Moreover, as the program evolved, the ECB wanted her money back, and so the banks were additionally required to compress credit to the Greek private sector—on top of the fiscal contraction—and was now asked to find a further €16 billion per year from abroad to repay the ECB—on top of the original €30 billion per year to sustain spending in the economy.
The third example is Argentina’s Ponzi Program, yet another example of IMF staff putting at risk international taxpayer money while creating additional unnecessary damage to those least capable of shouldering the burden of adjustment.
The case of Argentina involved signing off on a program that involved Ponzi financing of the central bank—perpetual monetary financing of the cost of monetary policy without factoring in fiscal support. This meant the true consolidated government deficit was at least 2% of GDP worse than the official Federal government numbers implied, and the true debt position less favorable.

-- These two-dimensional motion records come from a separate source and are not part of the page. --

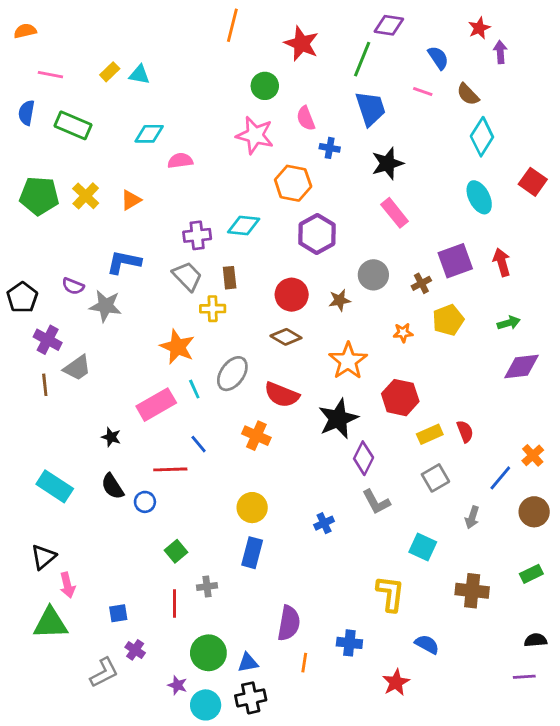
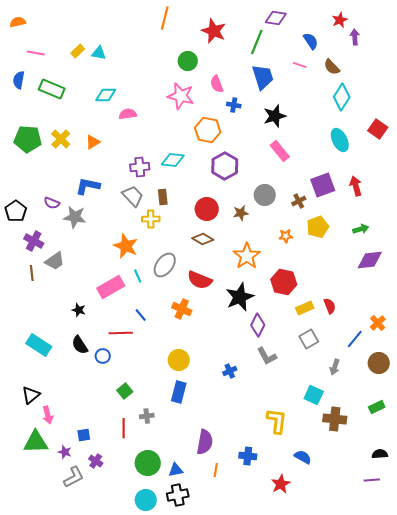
cyan square: (423, 547) -> (314, 395), moved
purple star: (177, 685) -> (65, 452), moved

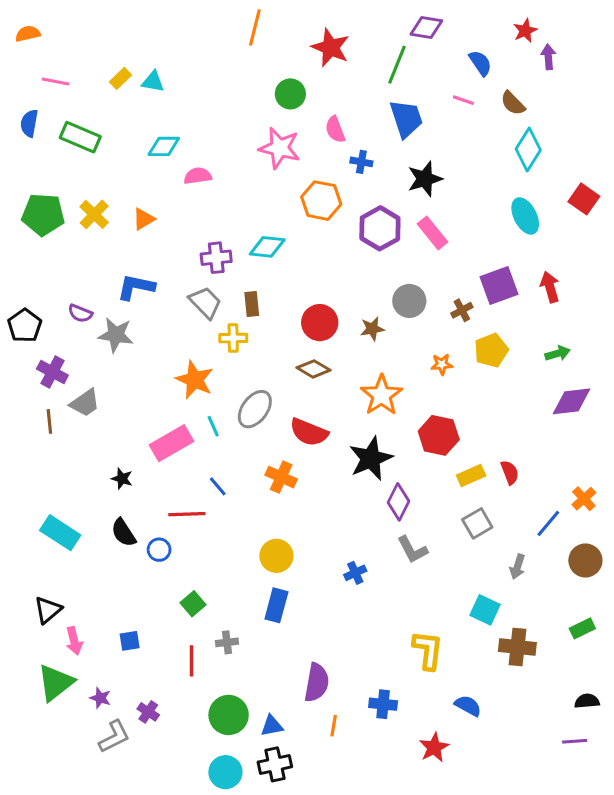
purple hexagon: (225, 166) -> (380, 228), moved
blue square: (84, 435) -> (130, 641), moved
green triangle: (36, 442) -> (56, 683), turned -36

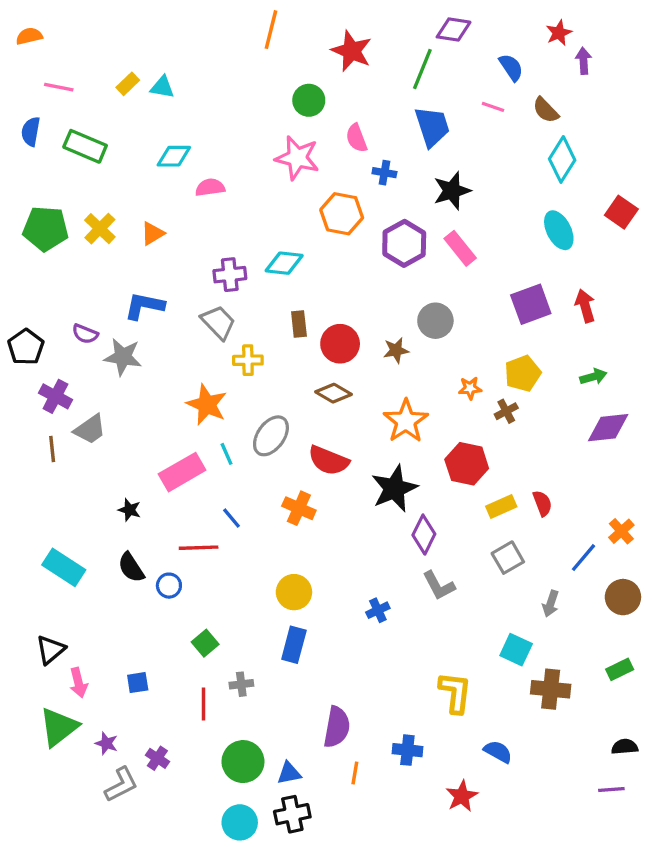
brown rectangle: (252, 304) -> (299, 324), moved
brown cross: (462, 310) -> (506, 411), moved

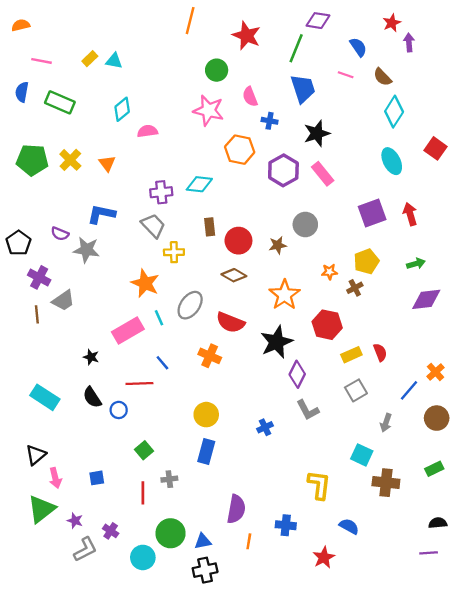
cyan diamond: (174, 156) -> (122, 109), turned -40
orange triangle: (153, 234) -> (107, 163), turned -36
cyan circle: (240, 822) -> (143, 557), moved

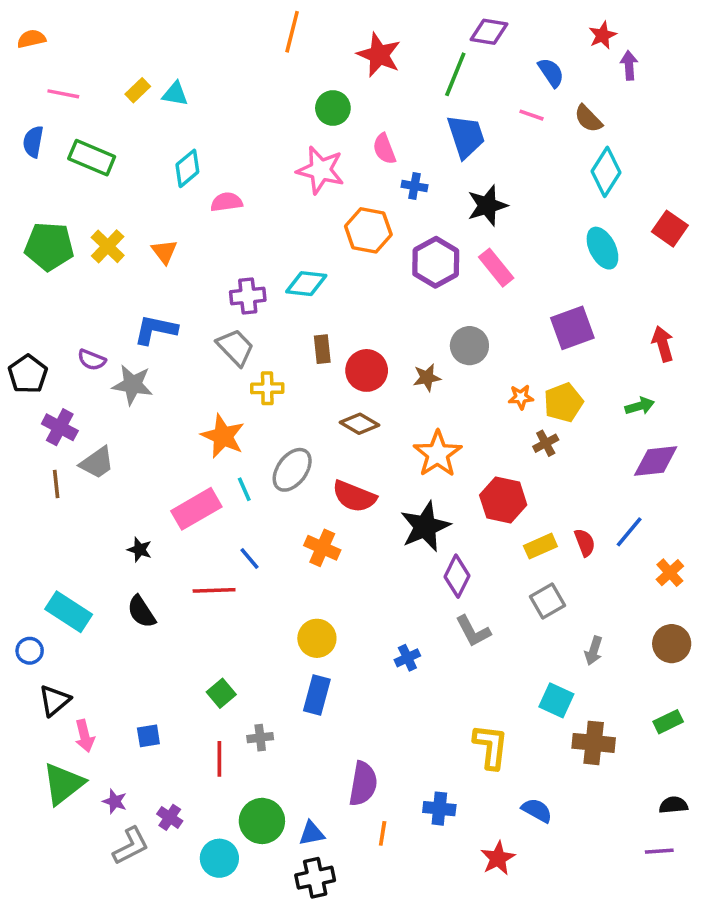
red arrow: (410, 214) -> (663, 344), moved
orange star: (329, 272) -> (521, 397), moved
blue line: (409, 390) -> (629, 532), moved
blue circle: (119, 410) -> (30, 651), moved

Without challenging the political incentive to lend to the Macri administration, but put public money on the line to prop up a Ponzi scheme, the IMF created the monster it was intended to avoid—a populist administration in Buenos Aries once more.
All this was easily foreseen to those following from afar.
In this way we are led back to contemplate the unreasonable ineffectiveness of macroeconomics in political science. How is it that macroeconomics in practise is so divorced from the real world? Why is this acceptable?
One reason this is acceptable is that the macroeconomics community continually denies responsibility and refuses to accept responsibility. This is not their concern, it’s someone else’s fault.
But more important, macroeconomists continue to be useful idiots to those in power. Someone is needed to justify their nonsense policies, regardless of the damage that is being done. And so those inflicted by unnecessary poverty from Athens to Buenos Aries are united as pawns in the game of chess of the modern macroeconomist—and the ineffectiveness of their subject in modern political science.